Following the crisis, the Bank for International Settlements (BIS) implemented the Basel III agreement, which required banks to maintain additional capital against correspondent banking account exposures. These risk-weighted assets impose a costly capital charge on positions held by banks at other banks under correspondent arrangements. While this framework helps combat risk, it neglects to address the inherent problems in traditional correspondent banking that contribute to these risks.

Making the case for CBDCs

CBDCs can offer an improvement in settlement risks and are certainly thought to have potential benefits by the BIS. If implemented correctly, wholesale CBDCs can indeed accelerate interbank transactions while eliminating settlement risk. They can also encourage a more efficient and straightforward method of executing cross-border payments by reducing the number of intermediaries.

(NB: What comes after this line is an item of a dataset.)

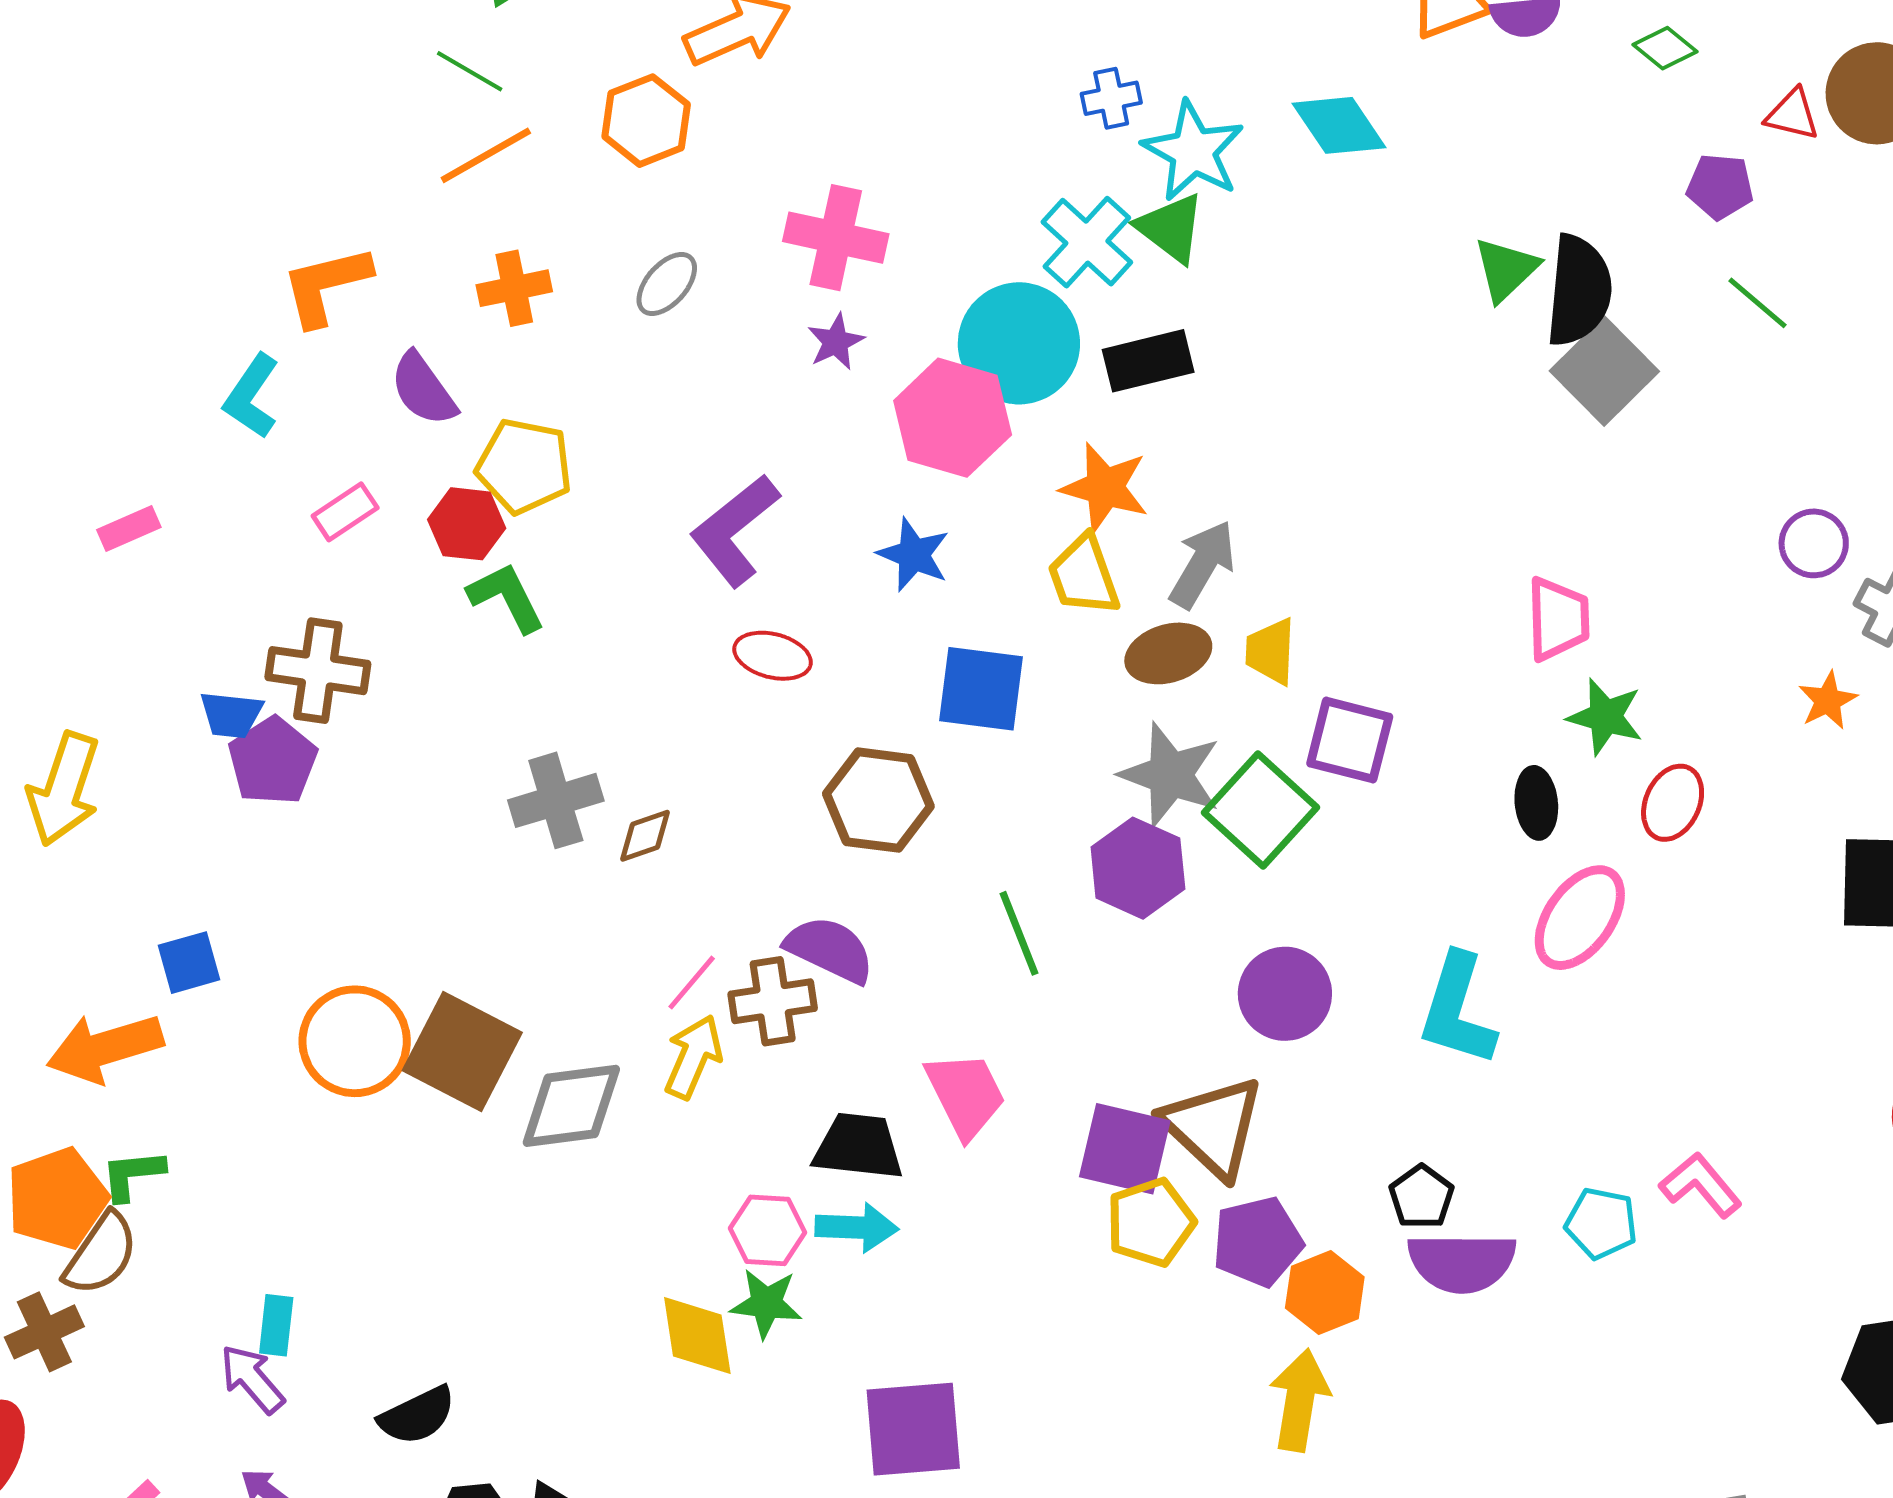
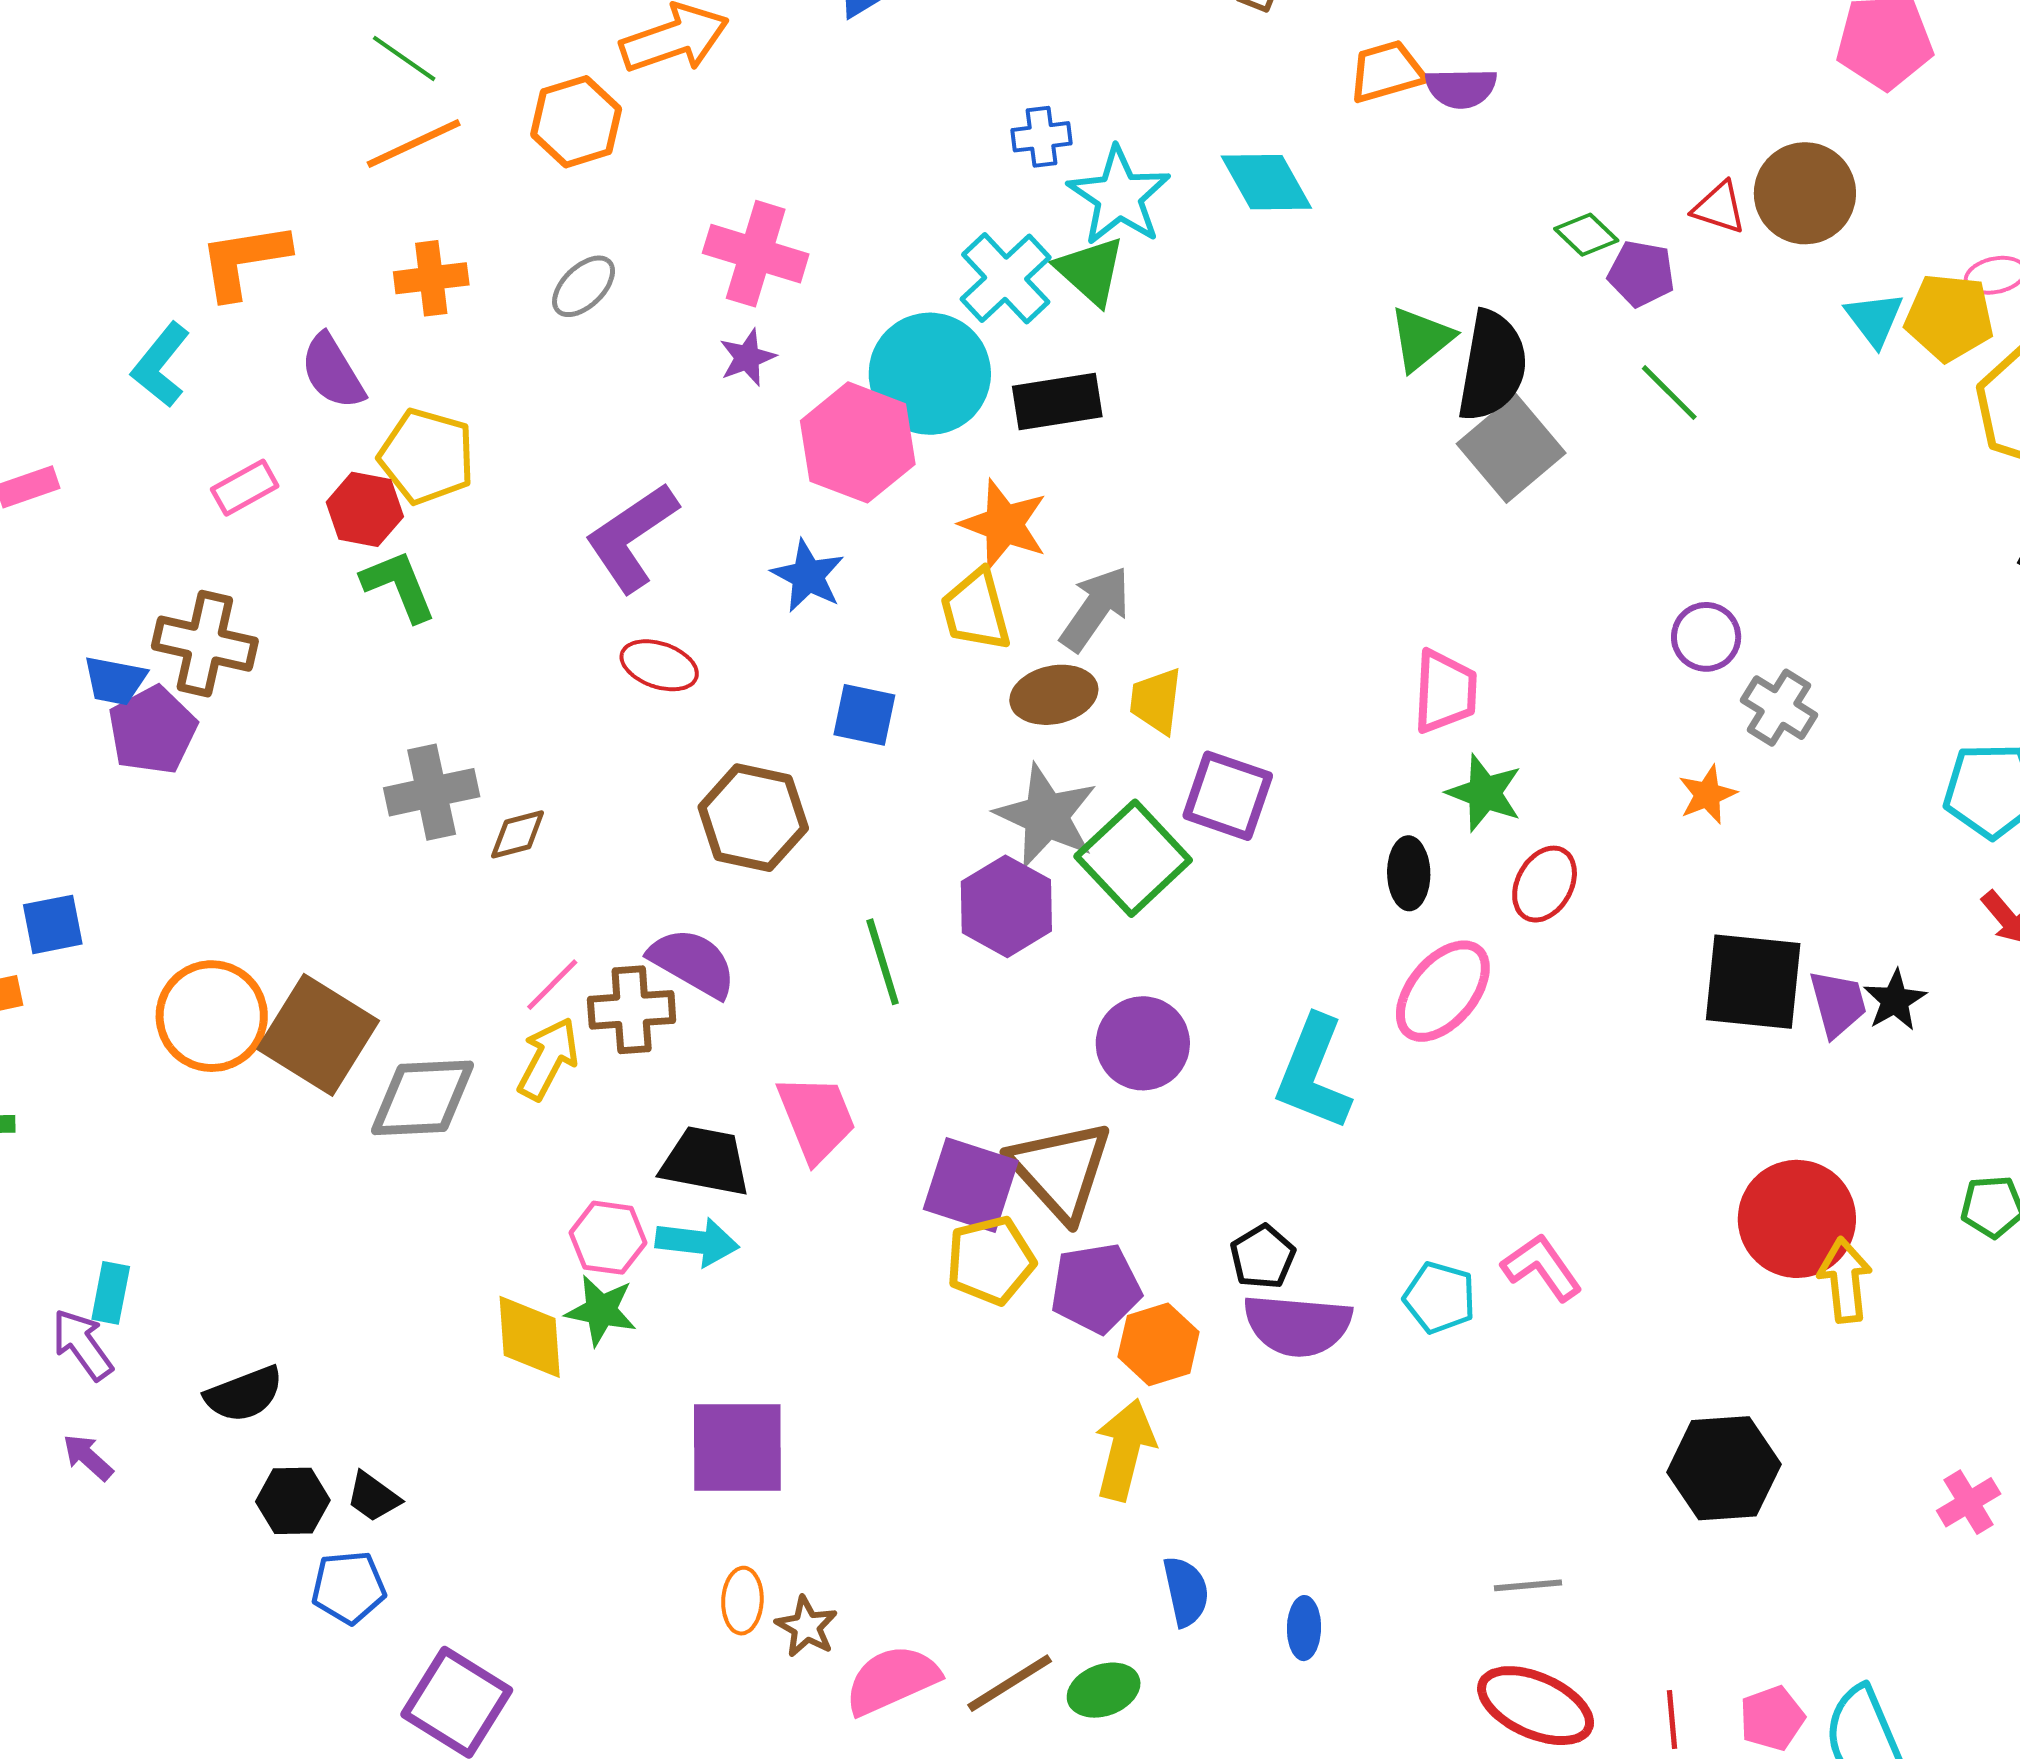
green diamond: (1665, 48) -> (1586, 235), moved
blue square: (981, 689) -> (864, 715), size x0.7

It is likely the evolution towards CBDCs will initially see the financial market supplement rather than replace existing payment instruments with new types of digital currency. CBDCs will coexist with current forms of money in a wholesale context, and their payment rails will also work alongside the existing payment systems. In simple terms, CBDCs will need to be linked to the broader capital markets ecosystem and applications such as securities settlement, funding, and liquidity.

If built with an innovation-first mindset, the future of banking infrastructure should provide full interoperability and convertibility between fiat, CBDCs, and any other type of digital money used in wholesale payments.

The future of CBDCs

To unlock the full potential of CBDCs, a ‘corridor network’ will need to be formed. This involves combining multiple wholesale CDBCs into a single, interoperable network under common governance agreed upon by all central banks involved. The legal framework of this platform would then allow for payment versus payment (PvP) or, where applicable, delivery versus payment settlement.

Practical wholesale CBDCs appear to be on the horizon, either as a supplement to existing financial systems or as part of a transition to a digital, cashless world. Looking ahead, central banks would benefit from collaborating with fintechs that provide innovative cloud native technology to enable seamless wholesale cross-border payments without interfering with the flow of funds. If wholesale CBDCs are to become a reality, fintechs must be prepared to accommodate them.